It was the most expensive signing in football history. Paul Pogba’s £89m world record transfer move from Juventus back to his old club Manchester United dominated headlines this summer. As an Arsenal fan myself I definitely felt a tad jealous by the way in which it all went down but I could empathise with my rival fans’ excitement – it was a great move for the Barclays Premier League.
It was unravelled like a thriller, the prodigal son Pogba, returning to the giants that rejected him - Manchester United. Adidas’ product placement was literally perfect in this instance as they launched a video campaign called ‘First Never Follows’ featuring Paul Pogba and grime superstar Stormzy which revealed the news of the signing to the world and subsequently went viral. The fifty second snippet which features Pogba’s famous dancing and Stormzy rapping his song ‘Nigo Duppy’ highlights the similarity between sports stars and rap stars. The adoration for both of these young men who own their craft with such swagger could be felt all over the internet. With the enigmatic Pogba who is unapologetically outlandish through his skills on the pitch and his conduct off it and Stormzy, ever the Twitter comedian and who is never shy with his words on Social Media, the pair made for the perfect recipe for a viral marketing campaign
Adidas – Marketing Genius
Adidas, cleverly combined these two spheres together. The famous sportswear brand who sponsor the United kit, have an illustrious history of elevating musicians and sportsmen and women on the same platform in their ads. They literally attached themselves to the whole Pogba saga in a fine display of marketing genius. Previously with another ad which was part of the ‘First Never Follows’ series, when rumours of Pogba’s return were simply just those to his unveiling to the world officially as a Manchester United player. Conspiracy theorists online reckon the reason why the deal stalled for so long was because Adidas needed to film, edit and produce the marketing campaign – well, you can’t blame them for thinking this; it was executed to perfection.
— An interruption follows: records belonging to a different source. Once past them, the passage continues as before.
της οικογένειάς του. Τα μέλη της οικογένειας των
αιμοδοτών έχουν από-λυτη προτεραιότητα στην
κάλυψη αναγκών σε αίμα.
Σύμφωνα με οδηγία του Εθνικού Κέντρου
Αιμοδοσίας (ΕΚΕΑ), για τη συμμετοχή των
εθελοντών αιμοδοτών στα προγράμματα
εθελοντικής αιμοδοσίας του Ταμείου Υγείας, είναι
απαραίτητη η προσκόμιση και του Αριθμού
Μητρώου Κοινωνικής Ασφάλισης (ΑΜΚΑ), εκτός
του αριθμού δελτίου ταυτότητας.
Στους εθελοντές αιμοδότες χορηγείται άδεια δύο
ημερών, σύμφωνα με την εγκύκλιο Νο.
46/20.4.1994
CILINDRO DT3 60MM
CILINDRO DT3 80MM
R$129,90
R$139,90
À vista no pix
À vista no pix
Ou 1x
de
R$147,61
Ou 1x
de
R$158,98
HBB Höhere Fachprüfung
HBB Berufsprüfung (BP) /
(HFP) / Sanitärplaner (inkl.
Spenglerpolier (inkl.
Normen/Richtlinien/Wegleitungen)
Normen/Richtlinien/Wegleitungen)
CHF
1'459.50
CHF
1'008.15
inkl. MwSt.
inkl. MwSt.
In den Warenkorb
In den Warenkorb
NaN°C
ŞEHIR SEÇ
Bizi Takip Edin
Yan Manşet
Their ads are almost always filmed in urban environments – London, Paris, Brooklyn but they are carefully crafted and are certainly not cheap. The sportswear brand spent a whopping £11.54bn on their marketing in 2013 and there is certainly more than a hint of class in their ads featuring sports superstars like Lionel Messi, Gareth Bale, Derrick Rose and their All In campaign features music stars Katy Perry, Snoop Dogg, B.O.B and Domo Genesis.
A History with Hip Hop
Historically being an urban brand, cemented by their innovative sponsorship of legendary Hip Hop group Run DMC in 1986, Adidas attaching themselves to the sub-culture has only helped to establish their brand on the streets worldwide. Another one of their adverts called ‘Blah, Blah, Blah’ features a song by Grime legend Wiley; Adidas are now helping propel Grime into the mainstream like they did with Hip Hop in the 80s. Rapstars wear Adidas sneakers, footballers wear Adidas kits – Adidas are ever present.
However, the importance of this perception of the brand extends to more than just boosting profits. They now have a true legion of followers amongst our generation by using these idols. Whether they should or shouldn’t be can be debated but rappers and sports personalities inevitably seem to be role models for kids these days and by sporting Adidas sportswear young people feel one inch closer to their idols. Whether they are aspiring sportsmen or musicians these clothing items take them one step closer to their dreams. Part of Adidas’ appeal is their accessibility - fashion is the focal point which bridges these two spheres together and this has clearly been absorbed into their brand.
I now might go out and buy some Adidas F50s and pray I can magically hit a ball like Pogba…don’t laugh, I wasn’t joking!